Taking another public service initiative to its logical conclusion, funds raised by the trust in the aftermath of the explosions on July 11, 2006, were disbursed on Monday at The Express Towers in Mumbai.
A K Jhingron, General Manager of Western Railway who handed out the cheques, said: “With the limitations that railways have, there is just this much that the railways could do. It is in the light of this that work by organisations like The Indian Express has helped the victims. We truly appreciate your efforts.”
Soon after the blasts, The Indian Express kicked off '187 Life Stories', a series recounting for readers how these unfortunate Mumbaiites had lived. Every day, for over six months, reporters wrote about the victims, poignant moments in their lives, little puzzles and big dilemmas they'd left behind and how families were coping with the loss of bread-winners.
On Monday, 12 of these families were handed cheques of Rs 2.2 lakhs each.
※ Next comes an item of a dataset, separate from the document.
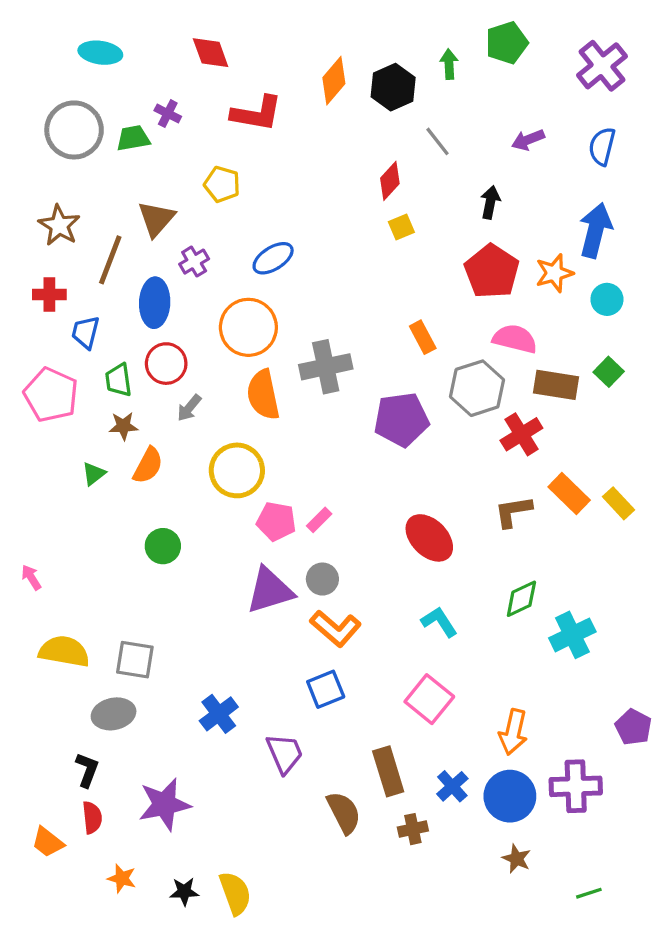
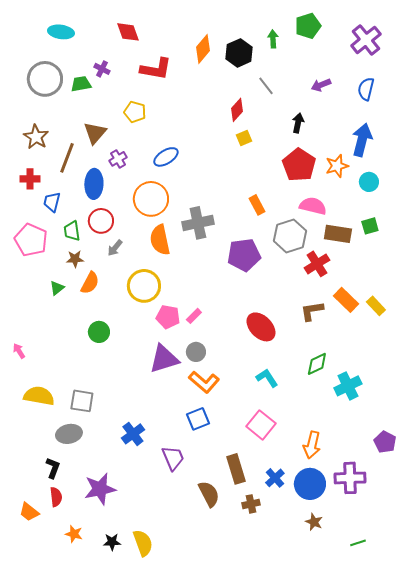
green square: (609, 372) -> (370, 226), turned 30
Earlier, the Mumbai Blast Victims Relief Fund of The Indian Express had also helped settle one victim's housing loan, apart from facilitating contributions from generous readers for specific victims' families.
For instance, when one little boy said his father had died without fulfilling his promise to buy a bicycle like the one Hrithik Roshan had in the superhit 'Koyi Mil Gaya' , a reader promptly got the boy the bicycle. Rehana Merchant, wife of 41 years to 72-year-old Shakeer Merchant who died in the blasts, said she still sometimes looks through her collection of clippings of the 187 Life Stories series in The Indian Express . “We can never forget what happened, and the series told us others were grieving as deeply too,” she said after the event.
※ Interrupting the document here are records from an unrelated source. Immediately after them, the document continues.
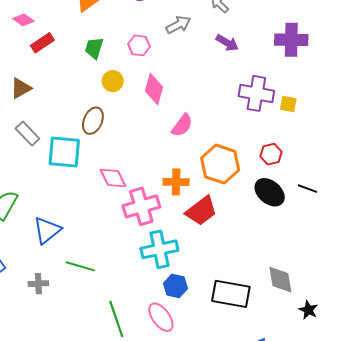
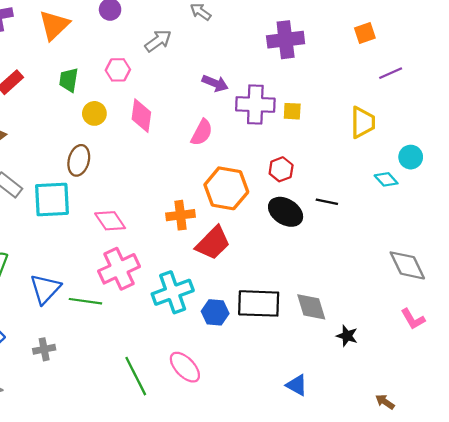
purple arrow: (227, 43) -> (215, 83), moved
pink semicircle: (182, 125) -> (202, 132), moved
pink cross: (141, 206) -> (119, 269), moved
green line: (80, 266) -> (85, 301), moved
blue hexagon: (175, 286) -> (215, 312), moved
black rectangle: (231, 294) -> (259, 303), moved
Interacting with the families after distributing the cheques, Jhingron said that although the railways could not directly help blast widows in raising their children, Western Railway womens' organisations could intervene. He also promised to look into the requests of some of the widows-many of them now employees of WR on which all seven blasts took place.
“Immediately after the blasts, the railways reached out to the families of those who had died and ensured quick dispersal of the compensation amount. All expenses of those injured and admitted into hospitals across the city were taken care of during their period of hospitalisation,” said Jhingron.